§ **WORK INSTRUCTION**
In the listing that follows, count the lines holding the word "khuyến" and report only that number.

§ **RECORD EXCERPTS**
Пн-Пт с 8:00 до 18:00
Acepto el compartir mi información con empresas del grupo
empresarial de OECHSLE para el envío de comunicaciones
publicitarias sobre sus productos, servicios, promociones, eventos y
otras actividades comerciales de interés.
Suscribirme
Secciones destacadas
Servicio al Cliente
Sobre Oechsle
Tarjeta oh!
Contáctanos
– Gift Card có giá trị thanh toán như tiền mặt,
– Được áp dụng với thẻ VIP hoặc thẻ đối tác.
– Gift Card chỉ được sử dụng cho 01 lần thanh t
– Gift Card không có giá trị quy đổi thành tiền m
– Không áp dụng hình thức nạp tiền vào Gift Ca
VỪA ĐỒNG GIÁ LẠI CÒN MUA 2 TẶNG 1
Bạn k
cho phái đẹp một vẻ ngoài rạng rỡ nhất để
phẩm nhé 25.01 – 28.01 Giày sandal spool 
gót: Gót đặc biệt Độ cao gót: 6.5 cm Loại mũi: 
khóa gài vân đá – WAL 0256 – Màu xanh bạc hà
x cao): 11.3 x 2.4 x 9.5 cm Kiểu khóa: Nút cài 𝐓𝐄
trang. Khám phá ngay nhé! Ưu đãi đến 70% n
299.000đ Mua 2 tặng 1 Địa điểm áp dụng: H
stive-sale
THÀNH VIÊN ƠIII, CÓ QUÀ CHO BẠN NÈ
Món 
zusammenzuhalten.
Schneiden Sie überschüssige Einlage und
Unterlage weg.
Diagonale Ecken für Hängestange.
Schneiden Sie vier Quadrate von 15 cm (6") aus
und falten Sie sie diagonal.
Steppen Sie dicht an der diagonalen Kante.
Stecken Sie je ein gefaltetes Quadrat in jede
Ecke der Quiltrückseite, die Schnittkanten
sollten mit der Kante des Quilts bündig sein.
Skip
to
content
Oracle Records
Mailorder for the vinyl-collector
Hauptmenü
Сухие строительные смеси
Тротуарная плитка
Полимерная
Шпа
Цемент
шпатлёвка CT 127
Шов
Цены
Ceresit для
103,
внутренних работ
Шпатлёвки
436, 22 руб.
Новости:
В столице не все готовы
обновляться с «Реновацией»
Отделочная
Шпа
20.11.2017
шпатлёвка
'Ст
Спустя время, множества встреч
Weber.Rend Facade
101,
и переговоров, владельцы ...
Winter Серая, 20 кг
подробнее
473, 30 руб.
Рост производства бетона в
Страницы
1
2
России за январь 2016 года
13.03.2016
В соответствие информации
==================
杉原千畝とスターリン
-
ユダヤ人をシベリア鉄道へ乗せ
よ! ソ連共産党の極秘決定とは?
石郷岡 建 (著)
--
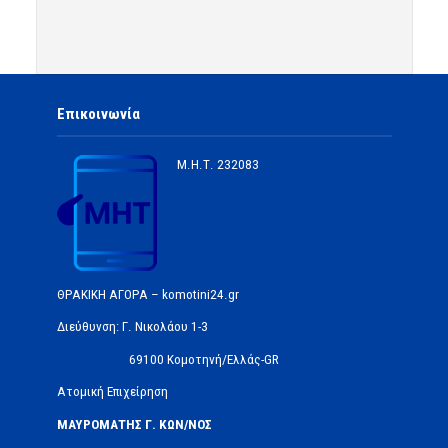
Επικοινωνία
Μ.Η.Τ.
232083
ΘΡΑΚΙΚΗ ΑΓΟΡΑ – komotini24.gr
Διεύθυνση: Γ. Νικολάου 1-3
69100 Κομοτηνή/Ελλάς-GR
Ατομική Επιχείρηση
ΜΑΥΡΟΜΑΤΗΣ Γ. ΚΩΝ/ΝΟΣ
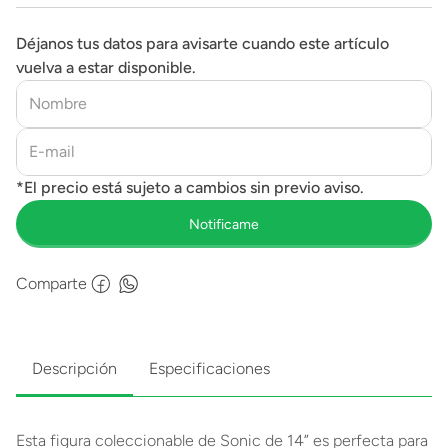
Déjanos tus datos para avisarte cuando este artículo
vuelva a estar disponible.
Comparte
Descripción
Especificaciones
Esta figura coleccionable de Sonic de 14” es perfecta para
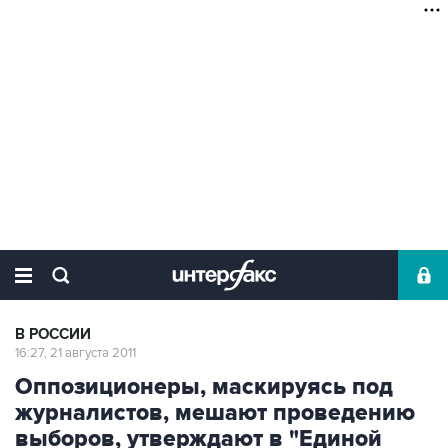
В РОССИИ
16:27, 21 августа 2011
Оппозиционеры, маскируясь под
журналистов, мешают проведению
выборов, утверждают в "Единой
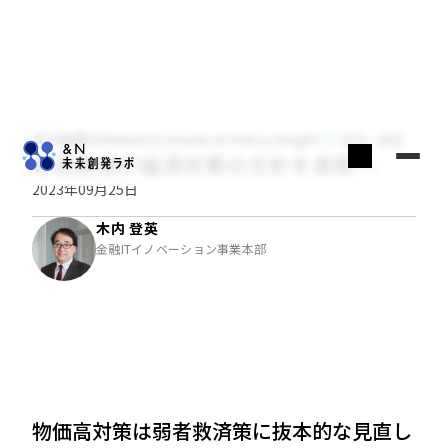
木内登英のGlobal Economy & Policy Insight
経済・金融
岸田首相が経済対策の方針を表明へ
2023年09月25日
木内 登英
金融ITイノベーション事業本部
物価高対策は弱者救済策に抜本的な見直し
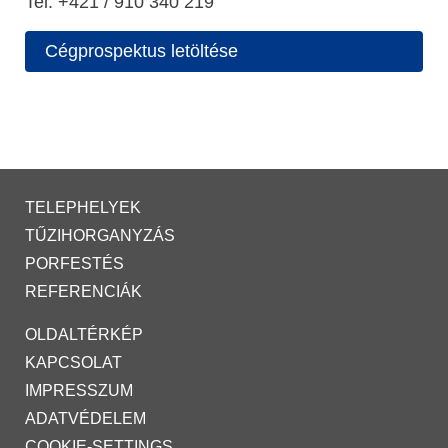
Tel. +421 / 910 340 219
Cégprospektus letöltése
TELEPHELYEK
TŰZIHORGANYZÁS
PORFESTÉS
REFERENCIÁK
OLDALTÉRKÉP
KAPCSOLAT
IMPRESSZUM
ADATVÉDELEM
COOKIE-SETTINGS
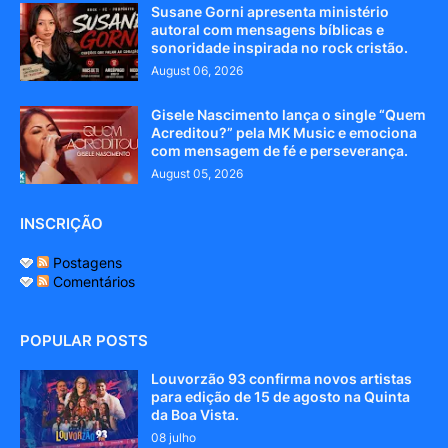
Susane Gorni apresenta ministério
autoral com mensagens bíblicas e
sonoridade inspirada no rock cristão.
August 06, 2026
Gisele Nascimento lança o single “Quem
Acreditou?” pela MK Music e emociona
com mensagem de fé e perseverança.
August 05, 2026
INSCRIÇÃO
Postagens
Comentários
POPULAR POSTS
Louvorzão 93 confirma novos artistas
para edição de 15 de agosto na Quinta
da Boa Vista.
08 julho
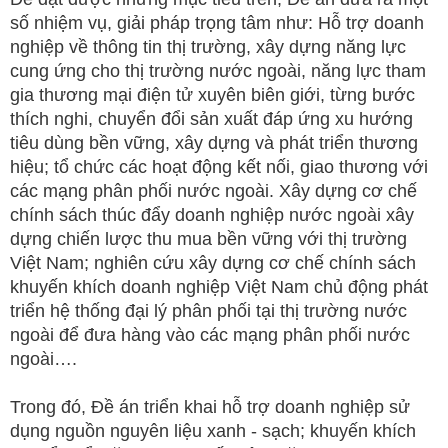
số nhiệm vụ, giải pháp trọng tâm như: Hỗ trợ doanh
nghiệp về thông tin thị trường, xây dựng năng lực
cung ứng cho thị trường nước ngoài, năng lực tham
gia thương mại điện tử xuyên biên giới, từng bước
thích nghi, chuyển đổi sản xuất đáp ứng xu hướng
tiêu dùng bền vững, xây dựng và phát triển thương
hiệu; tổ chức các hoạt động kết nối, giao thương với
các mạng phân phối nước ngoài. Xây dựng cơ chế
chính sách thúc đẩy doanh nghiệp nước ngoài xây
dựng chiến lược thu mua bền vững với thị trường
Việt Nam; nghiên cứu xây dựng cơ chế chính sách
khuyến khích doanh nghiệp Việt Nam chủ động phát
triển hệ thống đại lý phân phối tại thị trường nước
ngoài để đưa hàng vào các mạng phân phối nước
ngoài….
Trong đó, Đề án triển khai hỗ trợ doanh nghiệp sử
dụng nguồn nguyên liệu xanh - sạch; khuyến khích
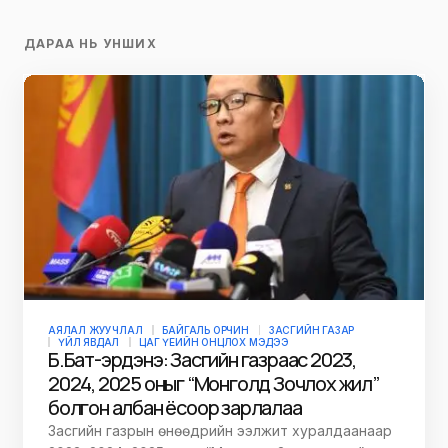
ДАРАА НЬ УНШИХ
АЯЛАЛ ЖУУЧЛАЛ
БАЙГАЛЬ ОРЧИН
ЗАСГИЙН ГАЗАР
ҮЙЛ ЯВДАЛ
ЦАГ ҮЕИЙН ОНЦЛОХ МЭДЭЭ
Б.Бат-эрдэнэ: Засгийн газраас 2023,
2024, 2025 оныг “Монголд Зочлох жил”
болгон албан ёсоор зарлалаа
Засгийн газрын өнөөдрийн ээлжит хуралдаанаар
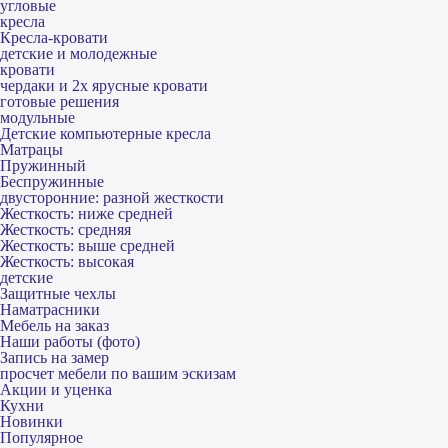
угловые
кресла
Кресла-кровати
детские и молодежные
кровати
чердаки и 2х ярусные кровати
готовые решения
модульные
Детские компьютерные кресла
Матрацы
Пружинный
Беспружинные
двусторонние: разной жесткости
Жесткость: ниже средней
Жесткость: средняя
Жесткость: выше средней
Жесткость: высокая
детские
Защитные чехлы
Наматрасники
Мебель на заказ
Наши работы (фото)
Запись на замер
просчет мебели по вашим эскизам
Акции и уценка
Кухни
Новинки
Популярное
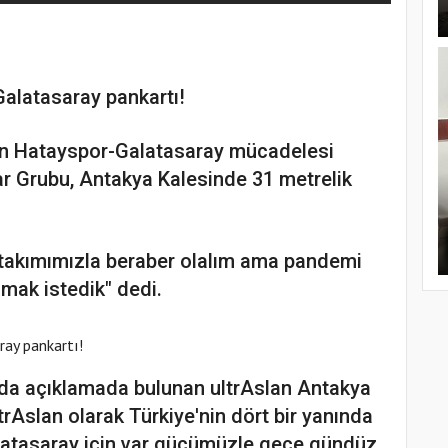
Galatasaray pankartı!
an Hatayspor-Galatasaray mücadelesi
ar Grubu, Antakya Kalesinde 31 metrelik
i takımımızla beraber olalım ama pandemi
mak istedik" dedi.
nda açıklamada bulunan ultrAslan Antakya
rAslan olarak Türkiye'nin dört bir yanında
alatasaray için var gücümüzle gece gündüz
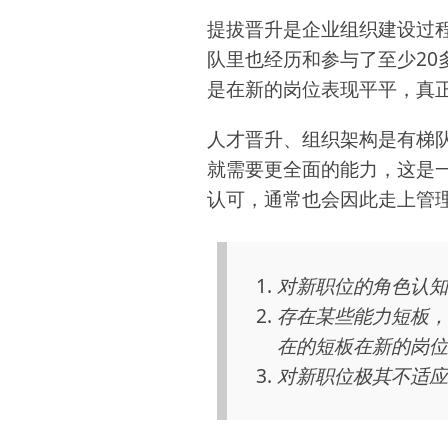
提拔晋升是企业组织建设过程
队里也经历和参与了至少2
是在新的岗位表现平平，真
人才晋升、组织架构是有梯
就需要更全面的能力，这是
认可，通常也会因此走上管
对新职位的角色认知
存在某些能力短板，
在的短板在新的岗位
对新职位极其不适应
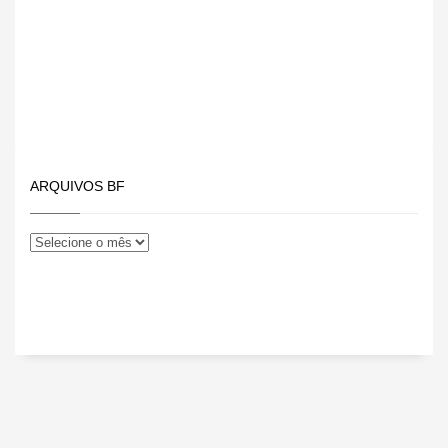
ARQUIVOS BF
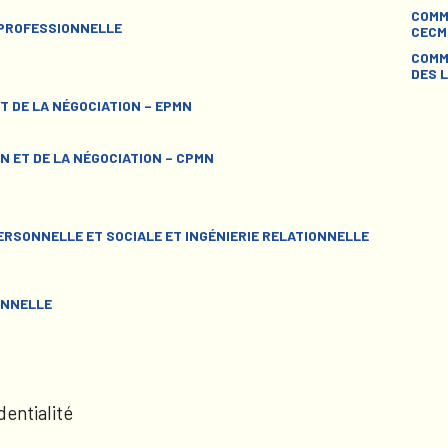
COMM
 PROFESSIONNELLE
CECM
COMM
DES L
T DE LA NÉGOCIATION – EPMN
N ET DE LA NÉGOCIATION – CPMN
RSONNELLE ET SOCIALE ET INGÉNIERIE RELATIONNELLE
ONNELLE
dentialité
* * *
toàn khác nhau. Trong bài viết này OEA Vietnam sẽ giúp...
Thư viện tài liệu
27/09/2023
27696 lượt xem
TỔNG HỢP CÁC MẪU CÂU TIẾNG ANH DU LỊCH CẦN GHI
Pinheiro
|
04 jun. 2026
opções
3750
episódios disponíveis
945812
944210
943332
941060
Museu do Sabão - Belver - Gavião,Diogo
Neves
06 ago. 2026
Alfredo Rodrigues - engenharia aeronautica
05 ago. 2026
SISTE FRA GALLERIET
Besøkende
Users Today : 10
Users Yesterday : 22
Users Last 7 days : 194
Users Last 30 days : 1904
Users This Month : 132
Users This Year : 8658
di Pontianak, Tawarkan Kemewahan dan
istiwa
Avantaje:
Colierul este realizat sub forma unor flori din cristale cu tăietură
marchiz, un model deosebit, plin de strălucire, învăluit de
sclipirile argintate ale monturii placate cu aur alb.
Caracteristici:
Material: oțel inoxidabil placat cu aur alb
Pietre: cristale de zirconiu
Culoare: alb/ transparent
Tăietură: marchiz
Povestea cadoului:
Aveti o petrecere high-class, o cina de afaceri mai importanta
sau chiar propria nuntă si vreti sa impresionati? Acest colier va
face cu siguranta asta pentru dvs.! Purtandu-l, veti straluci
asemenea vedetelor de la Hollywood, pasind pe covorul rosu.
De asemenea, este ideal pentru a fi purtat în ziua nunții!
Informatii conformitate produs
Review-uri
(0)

§ **PROBLEM SOLUTION**
2